The Irpin front was a short drive away. The soldiers infiltrate the city in small groups of three or four, to avoid attracting Russian artillery, then regroup in a maze of alleys.
“We are defending our land,” said a commander of one of the two squads, made up of eight men each. He asked to be identified only by his first name, Bohdan. While the Russian army has withdrawn in force, he said, Ukrainian soldiers have yet to search house by house in the city to flush out pockets of remaining enemy soldiers.
“We move into a neighborhood and if there is contact, we fire or call in the artillery,” he said of these operations. “If there is no contact, well, it is clear that this territory is ours again.”
The mayor of Irpin, a once quiet and leafy suburb with a pre-war population of around 70,000, said all but around 4,000 civilians had fled. The patrol encountered only one elderly man, who waved to them from behind the window of a house.

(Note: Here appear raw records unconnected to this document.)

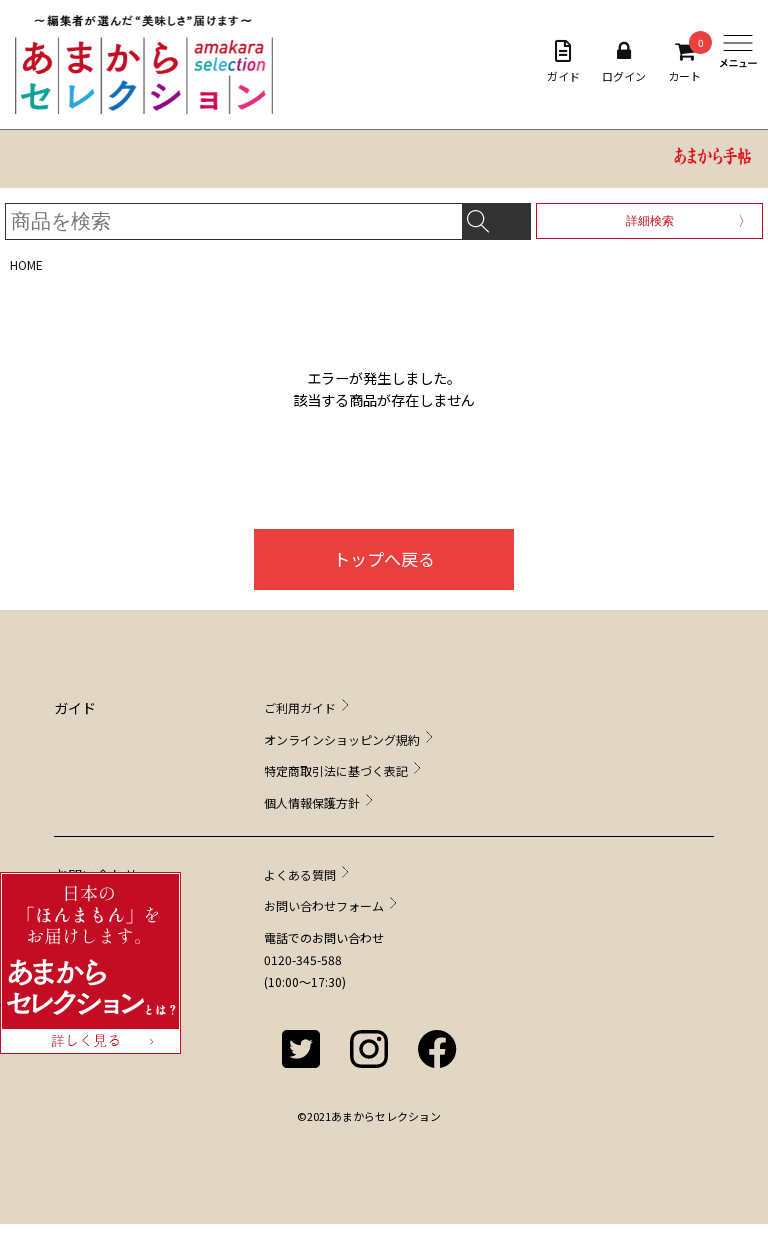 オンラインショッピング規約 (342, 739)
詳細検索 (650, 221)
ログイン (624, 62)
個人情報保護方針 (312, 802)
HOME (26, 264)
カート (684, 62)
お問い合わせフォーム (324, 905)
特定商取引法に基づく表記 (336, 770)
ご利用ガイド (300, 707)
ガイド (563, 62)
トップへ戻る (384, 558)
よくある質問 (300, 874) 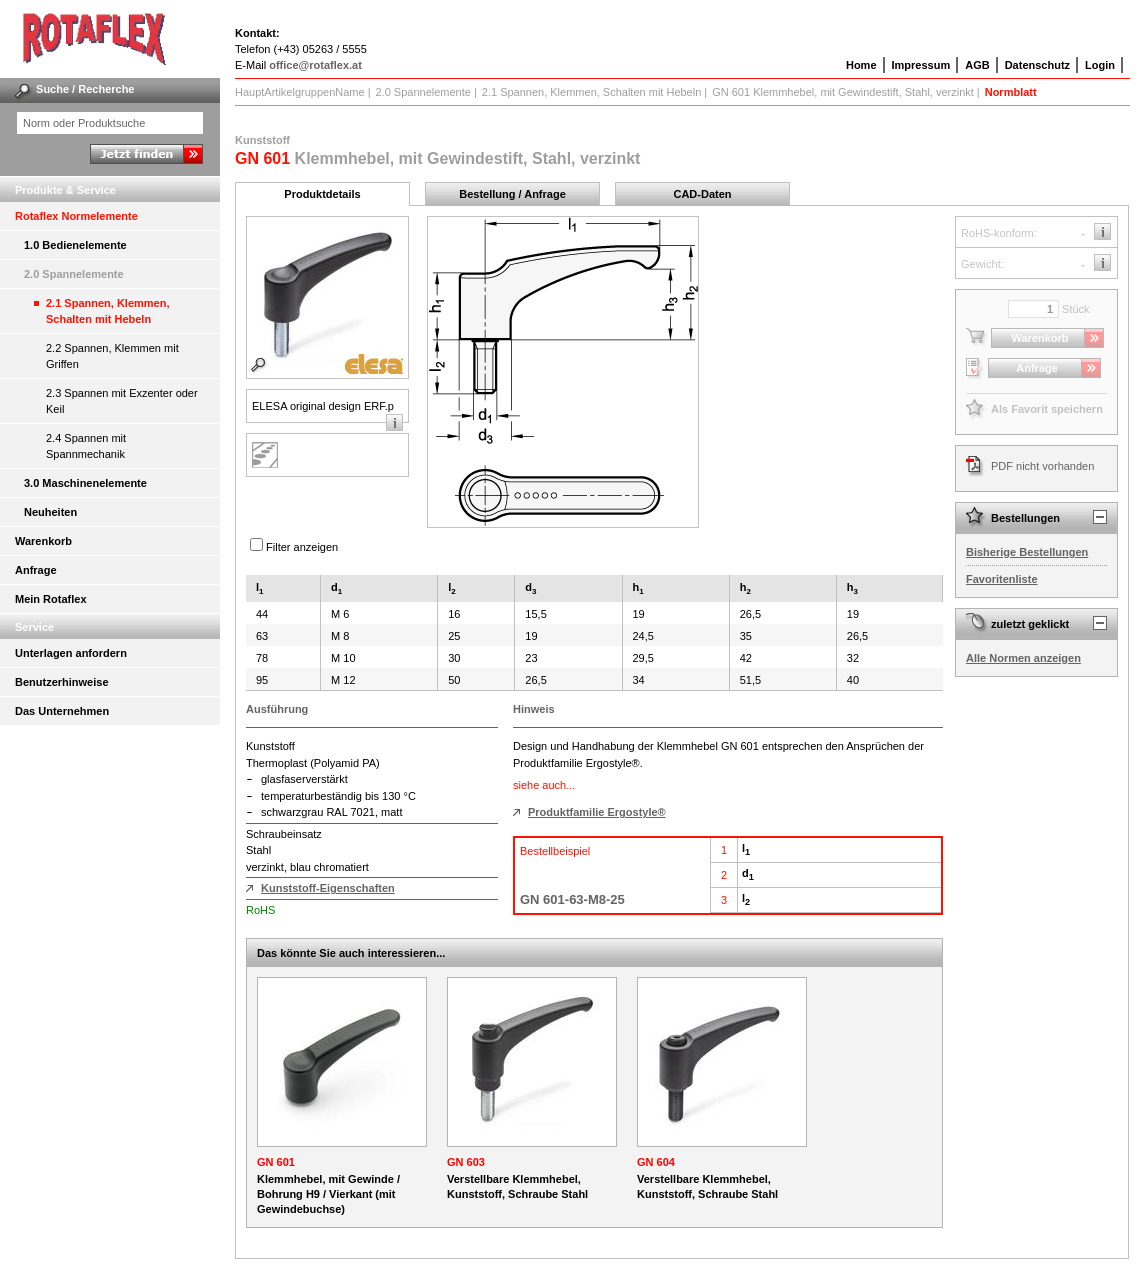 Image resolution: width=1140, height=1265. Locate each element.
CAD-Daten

In a city park, the Ukrainian patrol found a destroyed Russian armored personnel carrier, burned in places with a rich orange color. Besides the vehicle were the traditional blue and white undershirts used by Russian soldiers called telnyashkas. Elsewhere, they found a cardboard box labeled Russian army food. “Individual food ration”, indicates the label. “Not to sell.”
The soldiers took selfies next to the incinerated armored personnel carrier. Some ducked into the pine forest to rest, gazing at the sight of the wrecked vehicle where Russian soldiers had died. The bodies had been recovered earlier, but by whom was unclear.
“I don’t see the Russians as enemies,” said a Ukrainian soldier who only offered his first name, Hennady, out of concern for his safety. “They’re just inert people, doing things without knowing what they’re doing.”
The day had been quiet but suddenly changed with a cacophony of heavy machine gun fire and rocket propelled grenade explosions as the squad led by Bohdan, who had remained behind, encountered a Russian armored personnel carrier. Why he stayed there, otherwise empty of Russian soldiers, was unclear. Later, a commander said the vehicle was destroyed.
Serhiy, one of the soldiers, offered a more skeptical assessment of Ukrainian gains at Irpin. While perhaps the largest occupied city had been recaptured, he said, control of Ukraine was uncertain.
“We have a provisional front line” now outside Irpin, he said, “but the key word is provisional.”
“Their target is Kyiv,” he added. ” They will come back. They will have to cover this ground again.